── DATA TO EXAMINE

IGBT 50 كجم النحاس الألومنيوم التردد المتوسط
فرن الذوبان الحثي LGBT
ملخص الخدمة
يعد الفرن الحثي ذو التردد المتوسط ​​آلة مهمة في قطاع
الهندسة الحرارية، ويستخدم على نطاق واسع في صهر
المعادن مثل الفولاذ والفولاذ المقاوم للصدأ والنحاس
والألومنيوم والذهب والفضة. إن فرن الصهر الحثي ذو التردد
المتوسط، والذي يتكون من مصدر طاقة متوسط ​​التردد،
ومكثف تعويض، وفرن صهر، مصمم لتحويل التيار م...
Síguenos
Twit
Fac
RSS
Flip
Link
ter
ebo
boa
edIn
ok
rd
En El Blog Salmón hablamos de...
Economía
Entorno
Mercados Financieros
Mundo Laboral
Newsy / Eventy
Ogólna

────
── DATA TO EXAMINE

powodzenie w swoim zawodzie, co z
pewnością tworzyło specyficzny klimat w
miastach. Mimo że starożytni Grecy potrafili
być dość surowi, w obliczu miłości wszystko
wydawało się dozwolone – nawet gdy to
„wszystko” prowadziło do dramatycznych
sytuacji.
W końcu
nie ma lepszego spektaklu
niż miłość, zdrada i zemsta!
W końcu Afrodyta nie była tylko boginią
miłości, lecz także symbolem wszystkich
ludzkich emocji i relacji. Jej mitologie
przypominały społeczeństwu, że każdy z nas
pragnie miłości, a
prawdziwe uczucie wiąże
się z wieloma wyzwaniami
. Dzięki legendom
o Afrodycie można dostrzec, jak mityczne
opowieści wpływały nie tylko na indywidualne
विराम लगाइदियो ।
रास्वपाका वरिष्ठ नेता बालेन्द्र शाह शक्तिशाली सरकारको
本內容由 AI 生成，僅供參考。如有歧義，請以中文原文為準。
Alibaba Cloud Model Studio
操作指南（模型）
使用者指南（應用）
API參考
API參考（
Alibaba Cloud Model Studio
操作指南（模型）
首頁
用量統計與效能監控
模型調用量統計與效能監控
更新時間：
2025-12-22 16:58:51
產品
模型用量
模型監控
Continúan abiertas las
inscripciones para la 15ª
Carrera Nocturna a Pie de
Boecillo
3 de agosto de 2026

────
── DATA TO EXAMINE

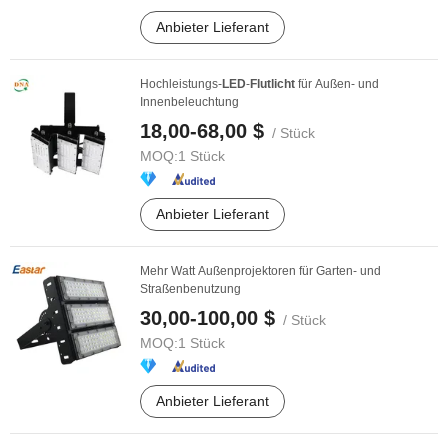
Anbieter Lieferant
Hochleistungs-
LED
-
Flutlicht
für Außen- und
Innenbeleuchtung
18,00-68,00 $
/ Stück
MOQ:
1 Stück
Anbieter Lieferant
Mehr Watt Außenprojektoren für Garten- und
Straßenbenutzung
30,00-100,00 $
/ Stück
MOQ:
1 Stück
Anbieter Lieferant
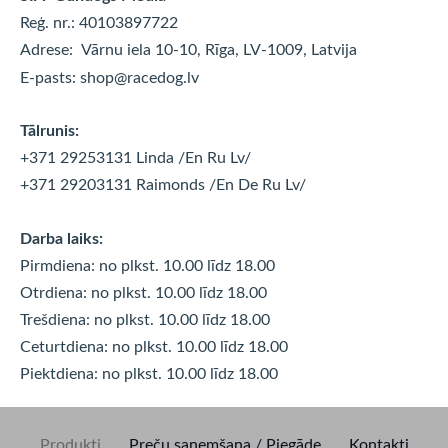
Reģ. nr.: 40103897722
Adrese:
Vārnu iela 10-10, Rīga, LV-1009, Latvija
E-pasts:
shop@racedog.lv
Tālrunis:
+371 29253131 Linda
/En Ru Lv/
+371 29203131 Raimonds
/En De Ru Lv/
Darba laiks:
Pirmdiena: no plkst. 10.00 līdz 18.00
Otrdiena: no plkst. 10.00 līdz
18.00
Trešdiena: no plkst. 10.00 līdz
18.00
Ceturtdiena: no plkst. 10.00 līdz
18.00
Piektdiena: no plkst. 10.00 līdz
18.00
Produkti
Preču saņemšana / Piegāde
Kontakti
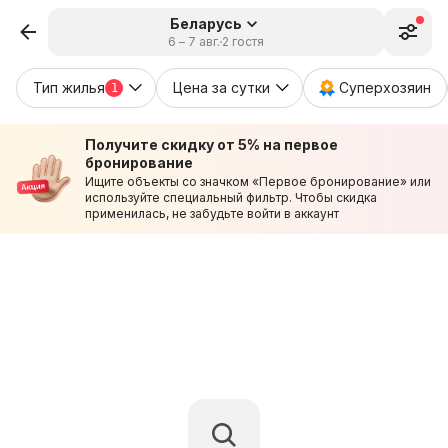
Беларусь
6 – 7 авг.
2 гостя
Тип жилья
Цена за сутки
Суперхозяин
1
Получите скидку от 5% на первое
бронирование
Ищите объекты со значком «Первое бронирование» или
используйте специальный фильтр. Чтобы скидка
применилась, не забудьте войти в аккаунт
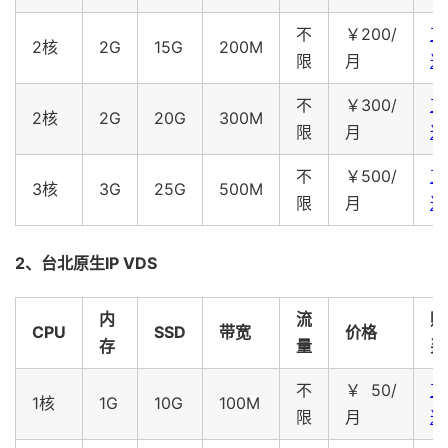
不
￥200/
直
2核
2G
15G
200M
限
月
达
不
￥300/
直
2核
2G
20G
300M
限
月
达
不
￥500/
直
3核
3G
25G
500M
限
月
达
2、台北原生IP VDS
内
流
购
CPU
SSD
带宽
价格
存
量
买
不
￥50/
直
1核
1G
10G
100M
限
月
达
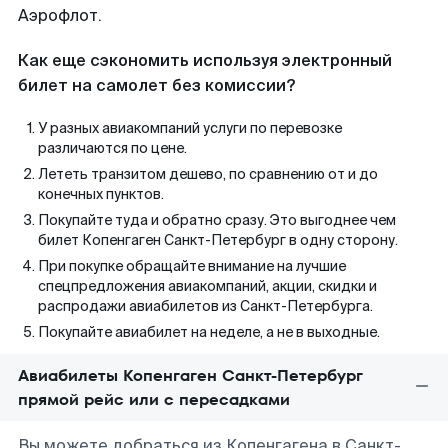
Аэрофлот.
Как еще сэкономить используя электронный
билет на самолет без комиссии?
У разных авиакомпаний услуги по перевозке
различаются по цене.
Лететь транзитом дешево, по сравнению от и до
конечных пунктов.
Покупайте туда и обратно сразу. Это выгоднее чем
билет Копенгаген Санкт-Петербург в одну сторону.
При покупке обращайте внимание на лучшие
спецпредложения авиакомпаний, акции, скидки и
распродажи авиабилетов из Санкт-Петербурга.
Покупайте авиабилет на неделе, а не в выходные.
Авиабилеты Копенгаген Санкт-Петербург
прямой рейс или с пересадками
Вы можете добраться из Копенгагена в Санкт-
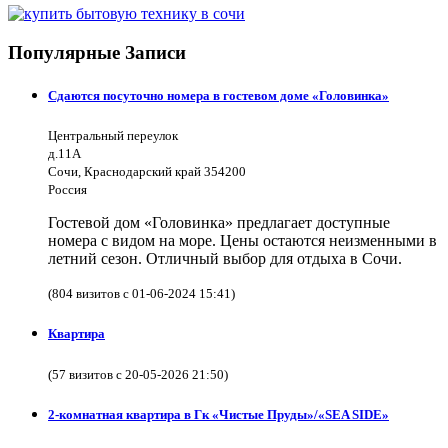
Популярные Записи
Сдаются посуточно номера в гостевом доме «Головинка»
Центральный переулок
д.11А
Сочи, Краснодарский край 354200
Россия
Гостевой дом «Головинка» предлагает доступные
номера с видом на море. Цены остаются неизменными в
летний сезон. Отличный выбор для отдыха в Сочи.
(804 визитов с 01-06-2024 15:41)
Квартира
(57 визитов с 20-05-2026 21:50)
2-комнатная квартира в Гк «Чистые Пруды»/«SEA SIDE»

────

• [WHAT TO WORK ON]:
Given the data above, transcribe exactly the lines from the one containing "различаются по цене." down to the one containing "спецпредложения авиакомпаний, акции, скидки и", and no others.

• [THE ANSWER]:
различаются по цене.
Лететь транзитом дешево, по сравнению от и до
конечных пунктов.
Покупайте туда и обратно сразу. Это выгоднее чем
билет Копенгаген Санкт-Петербург в одну сторону.
При покупке обращайте внимание на лучшие
спецпредложения авиакомпаний, акции, скидки и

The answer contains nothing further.